Liberty Yell: The Battle

By Matthew Sperling on Jun 15, 2008 at 12:15 PM in Liberty Yell

Liberty Yell: The Battle

I am writing to you from Paris, France. A couple of days ago, I visited the beaches at Normandy where the Allies (real allies, not a coalition of the willing to be duped) on June 6, 1944, began that part of the war which finally put the German and Italian fascists out of business.

What beautiful places there are on the coast of Normandy. Even where there are still huge bomb craters and ruined fortifications, nature has risen in all its beauty from the death and destruction. Still, you cannot visit these places without being aware of the terror and courage of that day a little over 64 years ago.   

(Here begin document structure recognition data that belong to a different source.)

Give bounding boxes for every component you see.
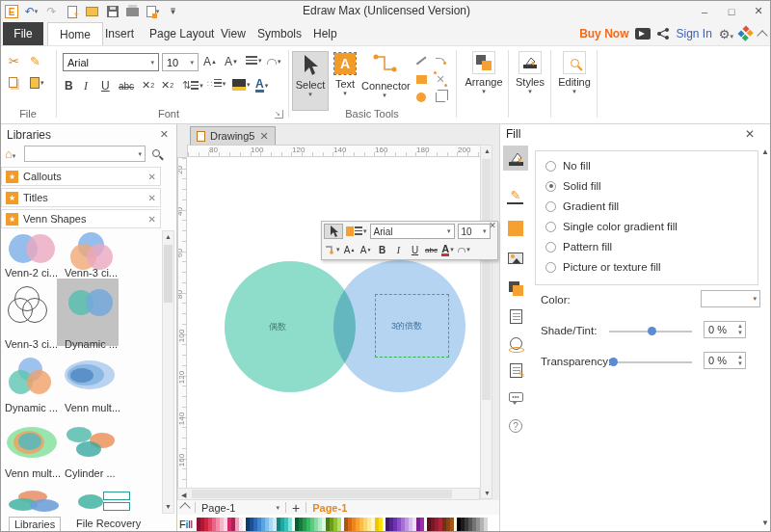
option-single-color-gradient-fill[interactable]: Single color gradient fill (545, 221, 678, 232)
font-dialog-launcher[interactable]: ↘ (275, 110, 283, 119)
scrollbar-thumb[interactable] (192, 490, 452, 498)
option-pattern-fill[interactable]: Pattern fill (545, 241, 612, 253)
page-name[interactable]: Page-1 (201, 502, 235, 514)
canvas-horizontal-scrollbar[interactable]: ◀ (177, 488, 480, 500)
panel-tab-libraries[interactable]: Libraries (9, 517, 61, 532)
spinner-arrows[interactable]: ▲▼ (737, 323, 743, 336)
minimize-button[interactable]: – (691, 1, 718, 21)
panel-tab-file-recovery[interactable]: File Recovery (76, 518, 141, 529)
line-spacing-button[interactable]: ⇅▾ (182, 79, 203, 92)
libraries-scrollbar[interactable]: ▲ ▼ (162, 230, 174, 514)
underline-button[interactable]: U (101, 79, 110, 93)
library-section-titles[interactable]: ★ Titles ✕ (1, 188, 161, 207)
tab-help[interactable]: Help (302, 22, 349, 45)
tab-file[interactable]: File (3, 22, 43, 45)
page-list-dropdown-icon[interactable]: ▾ (276, 504, 279, 512)
paste-button[interactable]: ▾ (30, 77, 44, 89)
format-painter-button[interactable]: ✎ (30, 54, 40, 68)
fill-tool-icon[interactable] (503, 146, 528, 171)
text-align-button[interactable]: ▾ (246, 56, 262, 66)
palette-swatch[interactable] (420, 518, 424, 531)
panel-scroll-down-icon[interactable]: ▼ (761, 519, 769, 527)
bullets-button[interactable]: ∷▾ (207, 79, 226, 89)
palette-swatch[interactable] (337, 518, 341, 531)
radio-icon[interactable] (545, 222, 556, 232)
ellipse-tool-button[interactable] (413, 91, 429, 104)
font-size-combo[interactable]: 10▾ (162, 53, 199, 71)
pointer-tool-button[interactable] (324, 224, 343, 239)
connector-tool-button[interactable]: Connector ▾ (361, 51, 408, 111)
arc-tool-button[interactable] (433, 54, 448, 67)
share-icon[interactable] (657, 28, 669, 40)
float-text-arc-button[interactable]: ▾ (458, 242, 471, 257)
option-no-fill[interactable]: No fill (545, 160, 591, 172)
canvas-vertical-scrollbar[interactable]: ▲ ▼ (480, 145, 492, 499)
scrollbar-thumb[interactable] (164, 245, 173, 303)
collapse-pages-icon[interactable] (179, 502, 190, 513)
radio-icon[interactable] (545, 201, 556, 212)
palette-swatch[interactable] (288, 518, 292, 531)
shade-tint-slider[interactable] (609, 331, 692, 332)
float-underline-button[interactable]: U (409, 242, 422, 257)
collapse-ribbon-icon[interactable] (757, 30, 767, 40)
scroll-left-icon[interactable]: ◀ (181, 492, 186, 499)
capture-icon[interactable] (635, 28, 651, 40)
text-tool-button[interactable]: A Text ▾ (330, 51, 360, 111)
palette-swatch[interactable] (450, 518, 454, 531)
transparency-value[interactable]: 0 %▲▼ (704, 352, 746, 369)
library-section-venn-shapes[interactable]: ★ Venn Shapes ✕ (1, 209, 161, 228)
comment-icon[interactable]: ••• (503, 385, 528, 410)
font-family-combo[interactable]: Arial▾ (63, 53, 159, 71)
brand-pinwheel-icon[interactable] (738, 26, 755, 42)
section-close-icon[interactable]: ✕ (148, 193, 156, 203)
increase-font-button[interactable]: A▲ (203, 55, 217, 68)
shape-venn-multilayer[interactable] (65, 358, 117, 392)
library-section-callouts[interactable]: ★ Callouts ✕ (1, 167, 161, 186)
select-dropdown-arrow[interactable]: ▾ (293, 91, 328, 98)
option-gradient-fill[interactable]: Gradient fill (545, 200, 619, 212)
page-tab-active[interactable]: Page-1 (312, 502, 347, 514)
picture-icon[interactable] (503, 246, 528, 271)
add-page-button[interactable]: + (292, 500, 300, 516)
font-color-button[interactable]: A▾ (255, 79, 268, 93)
color-dropdown[interactable]: ▾ (701, 290, 760, 307)
section-close-icon[interactable]: ✕ (148, 172, 156, 182)
slider-handle[interactable] (609, 358, 618, 366)
float-strikethrough-button[interactable]: abc (425, 242, 439, 257)
float-font-color-button[interactable]: A▾ (441, 242, 455, 257)
shape-venn-3-circles[interactable] (68, 232, 120, 267)
option-picture-texture-fill[interactable]: Picture or texture fill (545, 261, 661, 273)
cut-button[interactable]: ✂ (9, 54, 19, 68)
styles-dropdown-arrow[interactable]: ▾ (512, 88, 548, 95)
radio-icon-selected[interactable] (545, 181, 556, 192)
close-button[interactable]: ✕ (745, 1, 771, 21)
rectangle-tool-button[interactable] (413, 72, 429, 86)
float-decrease-font-button[interactable]: A▼ (359, 242, 373, 257)
shape-cylinder-venn[interactable] (65, 425, 117, 460)
sign-in-link[interactable]: Sign In (676, 27, 711, 40)
scroll-up-icon[interactable]: ▲ (163, 231, 173, 243)
help-icon[interactable]: ? (503, 413, 528, 439)
slider-handle[interactable] (648, 327, 656, 335)
scroll-down-icon[interactable]: ▼ (484, 490, 491, 496)
buy-now-link[interactable]: Buy Now (579, 27, 628, 40)
selection-rectangle[interactable] (375, 294, 449, 358)
editing-dropdown-arrow[interactable]: ▾ (554, 88, 595, 95)
radio-icon[interactable] (545, 242, 556, 253)
transparency-slider[interactable] (609, 361, 692, 363)
highlight-color-button[interactable]: ▾ (232, 79, 251, 91)
arrange-dropdown-arrow[interactable]: ▾ (462, 88, 506, 95)
scroll-up-icon[interactable]: ▲ (484, 147, 491, 154)
connection-point-tool-button[interactable]: ✕ (433, 72, 448, 86)
shadow-icon[interactable] (503, 276, 528, 301)
float-italic-button[interactable]: I (392, 242, 406, 257)
settings-gear-icon[interactable]: ⚙▾ (719, 27, 733, 41)
shape-venn-3-circles-outline[interactable] (7, 286, 59, 321)
shade-tint-value[interactable]: 0 %▲▼ (704, 321, 746, 338)
radio-icon[interactable] (545, 262, 556, 273)
note-icon[interactable]: ✎ (503, 358, 528, 383)
shape-venn-2-circles[interactable] (7, 232, 59, 267)
fill-panel-close-icon[interactable]: ✕ (745, 127, 755, 141)
page-properties-icon[interactable] (503, 304, 528, 329)
document-tab-close-icon[interactable]: ✕ (259, 130, 268, 143)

We in the west who are the immediate beneficiaries of those events have gotten off pretty lightly since then. Maybe that's the way it should be, to a point, anyway: With their blood the men who died and were wounded that day bought most of us more than half a century of peace and prosperity. On the other hand, it seems doubtful they would have chosen to die for a consumerism that is consuming our culture and our world.

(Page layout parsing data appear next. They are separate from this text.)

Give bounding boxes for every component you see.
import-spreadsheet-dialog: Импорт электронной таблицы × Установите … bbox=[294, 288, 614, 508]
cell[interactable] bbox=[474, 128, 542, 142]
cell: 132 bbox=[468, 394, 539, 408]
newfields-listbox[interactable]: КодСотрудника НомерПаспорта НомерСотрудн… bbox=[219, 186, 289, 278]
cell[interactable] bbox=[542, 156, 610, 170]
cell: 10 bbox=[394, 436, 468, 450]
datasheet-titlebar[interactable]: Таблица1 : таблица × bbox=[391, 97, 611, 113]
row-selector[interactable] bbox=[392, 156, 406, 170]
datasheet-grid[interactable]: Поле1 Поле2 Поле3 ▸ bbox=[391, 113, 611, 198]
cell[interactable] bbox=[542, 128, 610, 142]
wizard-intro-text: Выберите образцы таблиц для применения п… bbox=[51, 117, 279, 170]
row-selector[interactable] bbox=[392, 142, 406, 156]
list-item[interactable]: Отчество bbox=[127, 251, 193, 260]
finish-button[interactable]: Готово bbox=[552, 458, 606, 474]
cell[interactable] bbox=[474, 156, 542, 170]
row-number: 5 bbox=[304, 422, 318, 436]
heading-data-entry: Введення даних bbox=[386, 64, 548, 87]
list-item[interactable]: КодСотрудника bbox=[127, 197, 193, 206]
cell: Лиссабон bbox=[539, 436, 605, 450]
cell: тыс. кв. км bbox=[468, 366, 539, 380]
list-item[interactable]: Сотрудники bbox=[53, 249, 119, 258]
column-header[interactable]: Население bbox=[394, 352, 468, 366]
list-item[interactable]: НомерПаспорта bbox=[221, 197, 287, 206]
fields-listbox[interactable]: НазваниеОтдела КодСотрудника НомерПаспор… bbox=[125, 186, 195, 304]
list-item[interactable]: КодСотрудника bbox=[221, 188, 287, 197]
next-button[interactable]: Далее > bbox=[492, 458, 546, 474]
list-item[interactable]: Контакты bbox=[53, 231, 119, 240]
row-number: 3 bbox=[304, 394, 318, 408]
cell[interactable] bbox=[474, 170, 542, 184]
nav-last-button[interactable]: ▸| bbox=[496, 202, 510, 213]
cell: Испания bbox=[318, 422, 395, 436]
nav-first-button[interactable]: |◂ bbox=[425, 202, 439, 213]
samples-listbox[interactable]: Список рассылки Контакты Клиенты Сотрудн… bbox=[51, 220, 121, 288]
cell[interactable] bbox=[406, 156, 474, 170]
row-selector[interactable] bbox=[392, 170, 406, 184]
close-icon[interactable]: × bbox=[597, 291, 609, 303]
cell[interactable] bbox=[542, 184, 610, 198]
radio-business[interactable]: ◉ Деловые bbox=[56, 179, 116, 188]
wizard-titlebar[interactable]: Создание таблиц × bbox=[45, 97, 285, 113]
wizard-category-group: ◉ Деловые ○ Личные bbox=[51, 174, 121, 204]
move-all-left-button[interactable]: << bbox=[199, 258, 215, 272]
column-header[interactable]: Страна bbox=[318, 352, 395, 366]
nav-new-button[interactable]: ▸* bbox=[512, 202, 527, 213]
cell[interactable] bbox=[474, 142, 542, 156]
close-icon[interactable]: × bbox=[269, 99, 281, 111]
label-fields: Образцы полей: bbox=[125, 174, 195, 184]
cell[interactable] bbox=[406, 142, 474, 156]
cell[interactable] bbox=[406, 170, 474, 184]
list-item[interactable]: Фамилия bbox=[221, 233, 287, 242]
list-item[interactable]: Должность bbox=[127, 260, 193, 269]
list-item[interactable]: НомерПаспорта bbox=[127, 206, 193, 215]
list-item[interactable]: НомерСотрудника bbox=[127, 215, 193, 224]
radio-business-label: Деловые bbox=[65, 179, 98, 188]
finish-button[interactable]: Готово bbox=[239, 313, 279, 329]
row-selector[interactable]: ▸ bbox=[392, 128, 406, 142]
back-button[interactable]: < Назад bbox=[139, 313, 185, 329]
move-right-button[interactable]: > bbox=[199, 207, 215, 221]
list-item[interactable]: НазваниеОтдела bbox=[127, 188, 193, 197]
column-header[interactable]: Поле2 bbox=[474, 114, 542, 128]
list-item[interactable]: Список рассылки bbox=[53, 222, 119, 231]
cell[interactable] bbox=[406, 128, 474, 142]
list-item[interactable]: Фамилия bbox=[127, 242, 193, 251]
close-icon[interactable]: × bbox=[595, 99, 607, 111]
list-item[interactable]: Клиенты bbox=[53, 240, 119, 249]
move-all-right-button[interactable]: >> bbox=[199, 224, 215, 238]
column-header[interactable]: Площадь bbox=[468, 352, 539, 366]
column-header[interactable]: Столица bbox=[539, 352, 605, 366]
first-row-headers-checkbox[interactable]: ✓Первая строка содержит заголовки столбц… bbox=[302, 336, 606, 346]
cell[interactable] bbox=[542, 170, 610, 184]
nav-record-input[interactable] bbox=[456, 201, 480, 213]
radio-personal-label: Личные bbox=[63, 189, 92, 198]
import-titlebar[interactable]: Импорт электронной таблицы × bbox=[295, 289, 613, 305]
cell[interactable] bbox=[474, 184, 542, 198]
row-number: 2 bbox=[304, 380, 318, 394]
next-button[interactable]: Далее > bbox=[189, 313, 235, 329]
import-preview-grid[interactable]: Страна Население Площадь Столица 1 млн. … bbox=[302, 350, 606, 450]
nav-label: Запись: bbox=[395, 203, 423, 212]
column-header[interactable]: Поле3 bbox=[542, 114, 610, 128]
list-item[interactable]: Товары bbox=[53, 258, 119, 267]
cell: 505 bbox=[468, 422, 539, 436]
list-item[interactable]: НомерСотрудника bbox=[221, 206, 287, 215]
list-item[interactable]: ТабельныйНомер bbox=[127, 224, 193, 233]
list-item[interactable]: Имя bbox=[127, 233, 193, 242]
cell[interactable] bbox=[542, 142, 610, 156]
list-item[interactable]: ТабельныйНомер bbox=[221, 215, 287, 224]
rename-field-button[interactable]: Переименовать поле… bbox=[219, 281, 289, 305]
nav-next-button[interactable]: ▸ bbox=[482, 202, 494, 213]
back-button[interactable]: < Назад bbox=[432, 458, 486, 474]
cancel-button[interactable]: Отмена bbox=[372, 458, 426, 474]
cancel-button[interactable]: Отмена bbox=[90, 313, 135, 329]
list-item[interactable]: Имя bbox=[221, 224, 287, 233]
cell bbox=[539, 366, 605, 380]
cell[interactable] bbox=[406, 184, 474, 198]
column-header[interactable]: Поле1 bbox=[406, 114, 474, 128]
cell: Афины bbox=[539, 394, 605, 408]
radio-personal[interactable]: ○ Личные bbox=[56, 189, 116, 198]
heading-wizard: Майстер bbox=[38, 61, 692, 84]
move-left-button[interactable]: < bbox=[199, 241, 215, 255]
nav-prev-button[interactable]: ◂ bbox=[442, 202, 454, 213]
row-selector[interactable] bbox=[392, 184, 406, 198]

The sacrifices made on D-Day deserve to be repaid with a better coin than has been in wide circulation for quite some time. Every one of us knows it, but we will never be at peace until we live it. We can rely on our natural ability to turn away from our duty, or we can rely on our equally natural ability to act with courage, even when facing great difficulty and danger.   

I imagine that most of you don't want to hear what I'm saying, because I don't even want to hear it. I doubt that most of the men who went ashore that June day were happy about it. Still, there are moments when we have to bend ourselves to the task at hand and hope for the best.

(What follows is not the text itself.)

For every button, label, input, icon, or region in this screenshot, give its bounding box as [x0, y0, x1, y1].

We can still hope that democracy, as we think it should be, will get us out of the jam we put ourselves in by allowing our government--Democrats and Republicans alike--to engage our country in yet another war based mostly on lies. Not to mention the frequency with which those same two-party members put their own interests ahead of the people they were allegedly elected to serve. If a change in government doesn't work, there is no doubt that the hour will one day arrive when we'll have to find out what we're made of. Pray to god or a tree or whatever you like that that day never comes. It may not do any good, but it will help pass the time.

The Battle

They will stay this way forever,
The men who died at Normandy.
Their bodies are confined
To a small piece of ground.
Marble markers rise like trees
Rooted in their remains and
Nurtured by their sacrifice.
They came this way in violence
With the hope of ending violence.
The years pass over their hopes
Less suddenly and more gently
Than the moments in which they died,
But, eventually, with no less force.
The same earth that long ago
Removed their bodies
From the good and bad of this world
Will melt the white stones above them
Like sugar cubes dropped
Into a hot cup of tea.

Memory competes with the years,
And some things are forgotten.
“My Uncle John died at Normandy.”
“A relative died during World War Two.”
“There were a couple of big wars last century.”
“It was a violent age.”

But we cannot claim
The forgetfulness of centuries.
The blood that covered the beaches called
Omaha, Juno, Utah, Sword, and Gold
Is still close to our own,
And these words are carved in stone
Still young in the age of stones:

To these we owe the high resolve
That the cause for which they died shall live.

What was their cause and what is ours?
Ask yourself and know that
Their fight is our fight.
Their blood is our blood and
Always will be until the battle is won.